▼

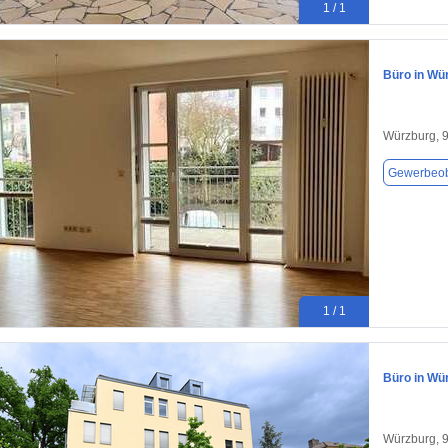
1 / 1
Büro in Wü
Würzburg, 
Gewerbeob
1 / 1
Büro in Wü
Würzburg, 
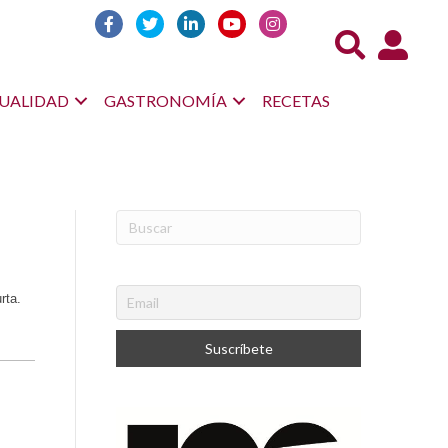
Acceso us
UALIDAD
GASTRONOMÍA
RECETAS
rta.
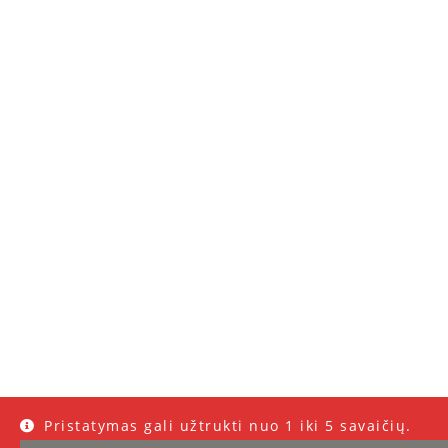
Pristatymas gali užtrukti nuo 1 iki 5 savaičių.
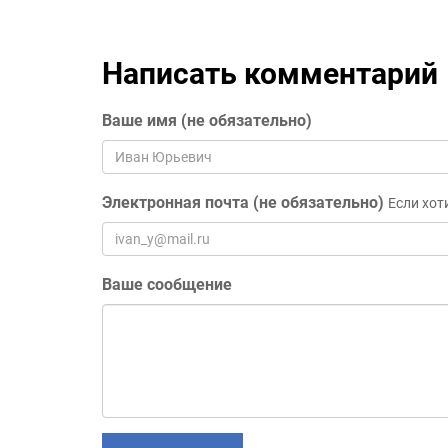
Написать комментарий
Ваше имя (не обязательно)
Электронная почта (не обязательно)
Если хот
Ваше сообщение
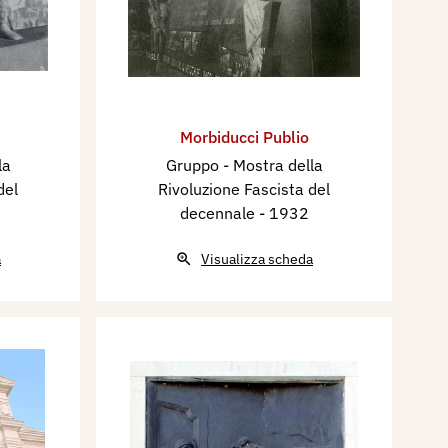
Morbiducci Publio
la
Gruppo - Mostra della
del
Rivoluzione Fascista del
decennale
- 1932
a
Visualizza scheda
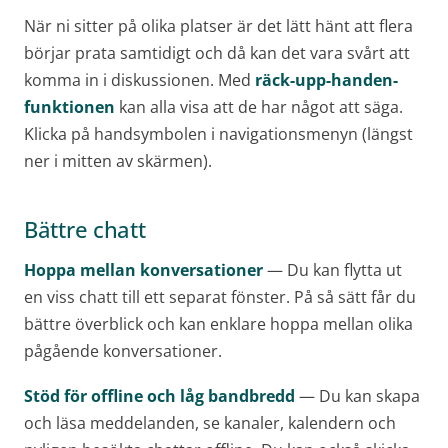
När ni sitter på olika platser är det lätt hänt att flera
börjar prata samtidigt och då kan det vara svårt att
komma in i diskussionen. Med
räck-upp-handen-
funktionen
kan alla visa att de har något att säga.
Klicka på handsymbolen i navigationsmenyn (längst
ner i mitten av skärmen).
Bättre chatt
Hoppa mellan konversationer
— Du kan flytta ut
en viss chatt till ett separat fönster. På så sätt får du
bättre överblick och kan enklare hoppa mellan olika
pågående konversationer.
Stöd för offline och låg bandbredd
— Du kan skapa
och läsa meddelanden, se kanaler, kalendern och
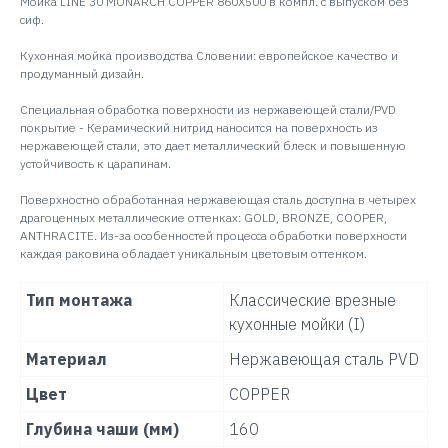
Мойка LINE 30 MONARCH COPPER 860X500 в компл. с выпуском без
сиф.
Кухонная мойка производства Словении: европейское качество и
продуманный дизайн.
Специальная обработка поверхности из нержавеющей стали/PVD
покрытие - Керамический нитрид наносится на поверхность из
нержавеющей стали, это дает металлический блеск и повышенную
устойчивость к царапинам.
Поверхностно обработанная нержавеющая сталь доступна в четырех
драгоценных металлические оттенках: GOLD, BRONZE, COOPER,
ANTHRACITE. Из-за особенностей процесса обработки поверхности
каждая раковина обладает уникальным цветовым оттенком.
Тип монтажа
Классические врезные
кухонные мойки (I)
Материал
Нержавеющая сталь PVD
Цвет
COPPER
Глубина чаши (мм)
160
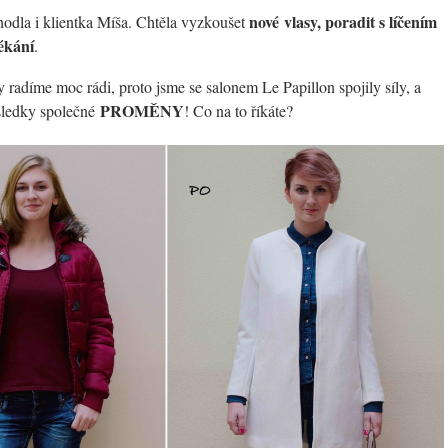
nové vlasy, poradit s líčením
odla i klientka Míša. Chtěla vyzkoušet
lékání
.
radíme moc rádi, proto jsme se salonem Le Papillon spojily síly, a
PROMĚNY
sledky společné
! Co na to říkáte?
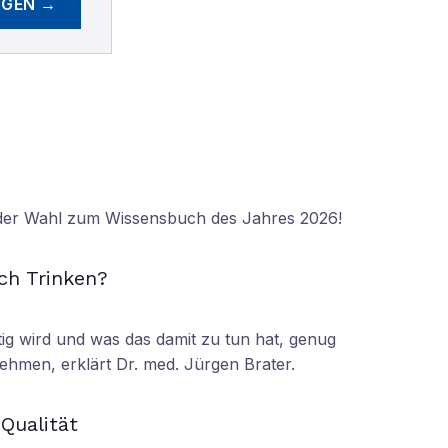
EGEN →
 der Wahl zum Wissensbuch des Jahres 2026!
N
ch Trinken?
tig wird und was das damit zu tun hat, genug
ehmen, erklärt Dr. med. Jürgen Brater.
N
 Qualität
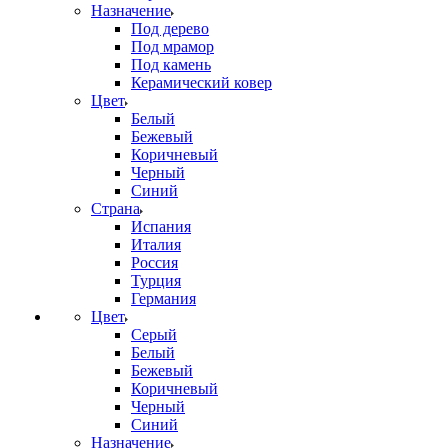
Назначение
Под дерево
Под мрамор
Под камень
Керамический ковер
Цвет
Белый
Бежевый
Коричневый
Черный
Синий
Страна
Испания
Италия
Россия
Турция
Германия
Цвет
Серый
Белый
Бежевый
Коричневый
Черный
Синий
Назначение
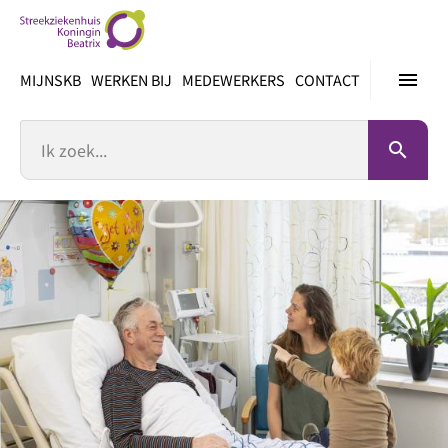
Ga
direct
naar
menu
MIJNSKB
WERKEN BIJ
MEDEWERKERS
CONTACT
inhoud
Zoek
search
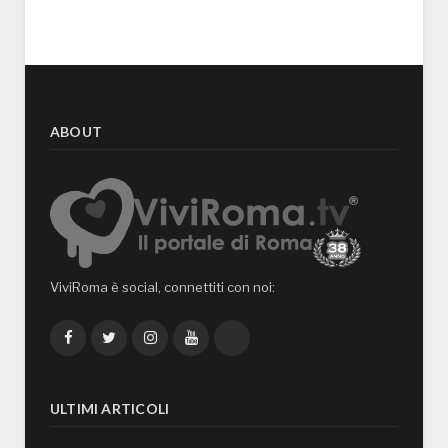
ABOUT
ViviRoma è social, connettiti con noi:
Facebook
Twitter
Instagram
YouTube
TikTok
ULTIMI ARTICOLI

▲

What you need to do> Restate the listing word for word, pictures excluded.

Output for this exercise>
1 / 1
Büro in Wü
Würzburg, 
Gewerbeob
1 / 1
Büro in Wü
Würzburg, 
Acceso us
UALIDAD
GASTRONOMÍA
RECETAS
rta.
Pristatymas gali užtrukti nuo 1 iki 5 savaičių.
Написать комментарий
Ваше имя (не обязательно)
Электронная почта (не обязательно)
Если хот
Ваше сообщение
Morbiducci Publio
la
Gruppo - Mostra della
del
Rivoluzione Fascista del
decennale
- 1932
a
Visualizza scheda
När ni sitter på olika platser är det lätt hänt att flera
börjar prata samtidigt och då kan det vara svårt att
komma in i diskussionen. Med
räck-upp-handen-
funktionen
kan alla visa att de har något att säga.
Klicka på handsymbolen i navigationsmenyn (längst
ner i mitten av skärmen).
Bättre chatt
Hoppa mellan konversationer
— Du kan flytta ut
en viss chatt till ett separat fönster. På så sätt får du
bättre överblick och kan enklare hoppa mellan olika
pågående konversationer.
Stöd för offline och låg bandbredd
— Du kan skapa
och läsa meddelanden, se kanaler, kalendern och
Мойка LINE 30 MONARCH COPPER 860X500 в компл. с выпуском без
сиф.
Кухонная мойка производства Словении: европейское качество и
продуманный дизайн.
Специальная обработка поверхности из нержавеющей стали/PVD
покрытие - Керамический нитрид наносится на поверхность из
нержавеющей стали, это дает металлический блеск и повышенную
устойчивость к царапинам.
Поверхностно обработанная нержавеющая сталь доступна в четырех
драгоценных металлические оттенках: GOLD, BRONZE, COOPER,
ANTHRACITE. Из-за особенностей процесса обработки поверхности
каждая раковина обладает уникальным цветовым оттенком.
Тип монтажа
Классические врезные
кухонные мойки (I)
Материал
Нержавеющая сталь PVD
Цвет
COPPER
Глубина чаши (мм)
160
nové vlasy, poradit s líčením
odla i klientka Míša. Chtěla vyzkoušet
lékání
.
radíme moc rádi, proto jsme se salonem Le Papillon spojily síly, a
PROMĚNY
sledky společné
! Co na to říkáte?
EGEN →
 der Wahl zum Wissensbuch des Jahres 2026!
N
ch Trinken?
tig wird und was das damit zu tun hat, genug
ehmen, erklärt Dr. med. Jürgen Brater.
N
 Qualität
Назначение
Под дерево
Под мрамор
Под камень
Керамический ковер
Цвет
Белый
Бежевый
Коричневый
Черный
Синий
Страна
Испания
Италия
Россия
Турция
Германия
Цвет
Серый
Белый
Бежевый
Коричневый
Черный
Синий
Назначение
Ga
direct
naar
menu
MIJNSKB
WERKEN BIJ
MEDEWERKERS
CONTACT
inhoud
Zoek
search
ABOUT
ViviRoma è social, connettiti con noi:
Facebook
Twitter
Instagram
YouTube
TikTok
ULTIMI ARTICOLI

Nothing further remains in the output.